[OSM-talk] License plan

Richard Fairhurst richard at systemed.net
Tue Mar 3 14:48:56 GMT 2009


OJ W wrote:
> Could you expand that answer?  Removing cartography from the scope 
> of OSM's license would seem to deserve a better explanation than a
> dismissal like that.

Sure.

A printed map; an online routing service (like, say, YOURS,
OpenRoutingService, or CloudMade routing); and a dedicated satnav device all
perform the same function: they communicate a subset of map data to the user
in an understandable, friendly way.

Under CC-BY-SA, as I'm sure you know, a printed map can only be licensed as
copyleft. The cartographer therefore no longer has exclusive rights to their
"added value" (colours, selection of data to include, and so on), which are
clearly apparent from the map. These can be trivially copied.

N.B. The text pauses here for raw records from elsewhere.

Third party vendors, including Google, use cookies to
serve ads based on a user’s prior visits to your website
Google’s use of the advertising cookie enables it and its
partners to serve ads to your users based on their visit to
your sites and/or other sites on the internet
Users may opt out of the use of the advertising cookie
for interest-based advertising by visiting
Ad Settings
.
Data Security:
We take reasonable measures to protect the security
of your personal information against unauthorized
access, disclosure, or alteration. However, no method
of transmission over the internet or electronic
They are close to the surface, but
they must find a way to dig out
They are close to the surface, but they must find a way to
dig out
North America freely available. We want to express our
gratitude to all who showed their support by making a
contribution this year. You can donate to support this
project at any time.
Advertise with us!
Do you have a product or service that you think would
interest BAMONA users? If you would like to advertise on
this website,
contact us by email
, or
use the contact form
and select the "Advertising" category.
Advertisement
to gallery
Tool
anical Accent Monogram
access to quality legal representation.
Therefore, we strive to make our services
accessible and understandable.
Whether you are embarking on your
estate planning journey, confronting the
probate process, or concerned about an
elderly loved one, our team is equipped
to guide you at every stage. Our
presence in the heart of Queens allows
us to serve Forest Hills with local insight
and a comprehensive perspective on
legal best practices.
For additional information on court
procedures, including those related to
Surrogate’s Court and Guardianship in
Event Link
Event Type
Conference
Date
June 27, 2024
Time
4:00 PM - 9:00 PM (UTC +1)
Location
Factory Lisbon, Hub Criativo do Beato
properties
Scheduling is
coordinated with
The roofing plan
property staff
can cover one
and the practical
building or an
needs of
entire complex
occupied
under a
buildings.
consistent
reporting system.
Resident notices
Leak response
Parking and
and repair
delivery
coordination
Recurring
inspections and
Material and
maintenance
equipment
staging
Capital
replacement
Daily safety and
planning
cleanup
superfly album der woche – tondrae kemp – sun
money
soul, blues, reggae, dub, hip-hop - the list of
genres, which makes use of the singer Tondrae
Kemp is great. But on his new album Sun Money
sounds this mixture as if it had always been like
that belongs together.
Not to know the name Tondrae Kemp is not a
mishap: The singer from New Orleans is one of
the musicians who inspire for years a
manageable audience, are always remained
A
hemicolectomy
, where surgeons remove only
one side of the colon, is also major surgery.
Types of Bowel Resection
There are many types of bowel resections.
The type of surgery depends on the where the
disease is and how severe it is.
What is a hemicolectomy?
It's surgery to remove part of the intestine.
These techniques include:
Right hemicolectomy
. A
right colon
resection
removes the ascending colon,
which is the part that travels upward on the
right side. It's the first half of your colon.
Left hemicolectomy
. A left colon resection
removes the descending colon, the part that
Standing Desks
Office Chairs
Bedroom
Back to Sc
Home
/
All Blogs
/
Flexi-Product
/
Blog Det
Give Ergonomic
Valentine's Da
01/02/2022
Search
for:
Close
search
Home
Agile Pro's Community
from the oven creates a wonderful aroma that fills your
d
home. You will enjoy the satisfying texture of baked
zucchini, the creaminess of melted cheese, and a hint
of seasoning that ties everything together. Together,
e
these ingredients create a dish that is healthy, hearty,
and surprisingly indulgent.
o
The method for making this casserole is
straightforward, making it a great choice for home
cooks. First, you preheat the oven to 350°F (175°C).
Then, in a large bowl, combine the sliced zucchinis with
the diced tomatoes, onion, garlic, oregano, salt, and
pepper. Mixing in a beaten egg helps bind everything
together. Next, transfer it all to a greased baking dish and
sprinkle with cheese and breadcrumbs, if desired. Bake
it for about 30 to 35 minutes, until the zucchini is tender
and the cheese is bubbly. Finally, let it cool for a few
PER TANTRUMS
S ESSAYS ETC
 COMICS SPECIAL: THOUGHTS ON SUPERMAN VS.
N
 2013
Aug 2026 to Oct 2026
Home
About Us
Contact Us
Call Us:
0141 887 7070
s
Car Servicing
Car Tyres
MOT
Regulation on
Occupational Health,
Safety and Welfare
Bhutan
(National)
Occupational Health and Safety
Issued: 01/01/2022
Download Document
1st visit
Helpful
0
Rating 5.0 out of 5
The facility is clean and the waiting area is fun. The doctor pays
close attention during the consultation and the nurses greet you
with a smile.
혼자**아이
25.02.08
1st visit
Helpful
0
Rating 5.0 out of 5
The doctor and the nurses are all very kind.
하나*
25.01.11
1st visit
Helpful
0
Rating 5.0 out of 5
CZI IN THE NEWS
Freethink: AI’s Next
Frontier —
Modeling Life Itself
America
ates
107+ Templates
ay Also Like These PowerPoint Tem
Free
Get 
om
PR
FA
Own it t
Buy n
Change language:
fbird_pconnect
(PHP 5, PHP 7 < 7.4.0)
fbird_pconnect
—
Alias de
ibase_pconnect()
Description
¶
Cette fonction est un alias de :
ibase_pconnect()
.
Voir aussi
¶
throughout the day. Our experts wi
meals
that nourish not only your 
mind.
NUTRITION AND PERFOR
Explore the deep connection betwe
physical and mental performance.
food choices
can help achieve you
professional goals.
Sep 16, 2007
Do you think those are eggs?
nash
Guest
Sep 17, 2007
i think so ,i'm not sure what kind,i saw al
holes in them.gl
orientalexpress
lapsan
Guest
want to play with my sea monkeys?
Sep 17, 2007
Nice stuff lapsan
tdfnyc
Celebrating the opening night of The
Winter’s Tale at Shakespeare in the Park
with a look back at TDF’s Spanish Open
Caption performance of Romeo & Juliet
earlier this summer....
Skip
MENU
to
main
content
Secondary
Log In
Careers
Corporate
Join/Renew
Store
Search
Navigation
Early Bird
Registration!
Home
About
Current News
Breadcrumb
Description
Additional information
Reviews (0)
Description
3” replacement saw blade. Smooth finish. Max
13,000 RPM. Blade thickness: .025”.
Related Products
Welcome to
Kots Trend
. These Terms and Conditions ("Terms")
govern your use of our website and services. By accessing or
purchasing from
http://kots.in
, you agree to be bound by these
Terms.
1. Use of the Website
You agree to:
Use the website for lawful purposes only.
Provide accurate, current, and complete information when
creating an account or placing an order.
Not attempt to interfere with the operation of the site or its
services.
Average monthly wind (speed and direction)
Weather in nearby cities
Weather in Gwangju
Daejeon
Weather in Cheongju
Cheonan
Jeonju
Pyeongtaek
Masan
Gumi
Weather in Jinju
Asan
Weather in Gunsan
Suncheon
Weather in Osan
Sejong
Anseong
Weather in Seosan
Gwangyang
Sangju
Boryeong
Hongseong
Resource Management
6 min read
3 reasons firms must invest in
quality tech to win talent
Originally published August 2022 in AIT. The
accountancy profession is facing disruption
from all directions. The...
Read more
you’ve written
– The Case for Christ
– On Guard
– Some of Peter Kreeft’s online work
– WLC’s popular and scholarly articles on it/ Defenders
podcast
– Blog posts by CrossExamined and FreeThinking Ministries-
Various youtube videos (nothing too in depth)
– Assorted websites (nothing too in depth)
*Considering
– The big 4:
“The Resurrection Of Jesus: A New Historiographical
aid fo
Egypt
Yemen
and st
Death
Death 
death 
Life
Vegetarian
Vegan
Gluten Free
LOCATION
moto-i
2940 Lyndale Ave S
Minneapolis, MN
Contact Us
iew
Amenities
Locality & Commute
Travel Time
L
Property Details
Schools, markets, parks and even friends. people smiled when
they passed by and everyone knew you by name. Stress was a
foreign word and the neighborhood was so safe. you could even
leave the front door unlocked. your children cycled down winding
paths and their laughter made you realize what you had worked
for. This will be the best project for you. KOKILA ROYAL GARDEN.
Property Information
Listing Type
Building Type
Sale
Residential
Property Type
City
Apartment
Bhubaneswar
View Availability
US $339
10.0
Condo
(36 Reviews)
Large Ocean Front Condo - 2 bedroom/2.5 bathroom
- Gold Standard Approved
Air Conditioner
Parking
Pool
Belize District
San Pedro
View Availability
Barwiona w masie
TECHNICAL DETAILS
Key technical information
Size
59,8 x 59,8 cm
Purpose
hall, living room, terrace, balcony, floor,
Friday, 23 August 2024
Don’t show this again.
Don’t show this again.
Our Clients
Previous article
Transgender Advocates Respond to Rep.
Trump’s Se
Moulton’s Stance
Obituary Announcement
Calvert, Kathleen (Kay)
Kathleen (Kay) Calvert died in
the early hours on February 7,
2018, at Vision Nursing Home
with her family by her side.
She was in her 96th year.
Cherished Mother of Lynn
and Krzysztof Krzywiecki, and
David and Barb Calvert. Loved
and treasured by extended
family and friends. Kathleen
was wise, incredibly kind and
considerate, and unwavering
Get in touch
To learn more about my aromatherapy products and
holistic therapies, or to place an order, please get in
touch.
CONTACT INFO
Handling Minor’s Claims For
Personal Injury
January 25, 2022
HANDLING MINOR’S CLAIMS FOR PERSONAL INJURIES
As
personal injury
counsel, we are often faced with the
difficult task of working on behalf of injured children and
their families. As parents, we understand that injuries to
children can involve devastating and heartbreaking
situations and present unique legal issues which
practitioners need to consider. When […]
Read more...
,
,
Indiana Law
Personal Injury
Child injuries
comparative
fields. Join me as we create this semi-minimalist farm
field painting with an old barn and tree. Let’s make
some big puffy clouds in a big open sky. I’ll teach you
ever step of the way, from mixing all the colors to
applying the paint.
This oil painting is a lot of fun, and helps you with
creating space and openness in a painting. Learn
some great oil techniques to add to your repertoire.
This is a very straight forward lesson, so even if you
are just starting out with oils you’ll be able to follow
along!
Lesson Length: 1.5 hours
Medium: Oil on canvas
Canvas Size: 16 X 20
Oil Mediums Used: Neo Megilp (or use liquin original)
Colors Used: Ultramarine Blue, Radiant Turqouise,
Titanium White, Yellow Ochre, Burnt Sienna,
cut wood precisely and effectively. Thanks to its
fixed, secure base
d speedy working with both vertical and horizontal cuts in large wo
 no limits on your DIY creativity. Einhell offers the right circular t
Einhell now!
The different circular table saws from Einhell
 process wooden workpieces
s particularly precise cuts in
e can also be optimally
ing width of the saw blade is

Under CC-BY-SA, a routing service does not have to be licensed as
copyleft.[1] The author of the routing service does not have to disclose
their "added value" (weightings for different types of road, any
transformations applied to the data, etc.). These cannot be trivially
copied: to do so would require reverse-engineering a near-infinite set of
requests and you'd probably be banned for DoSing before that. ;)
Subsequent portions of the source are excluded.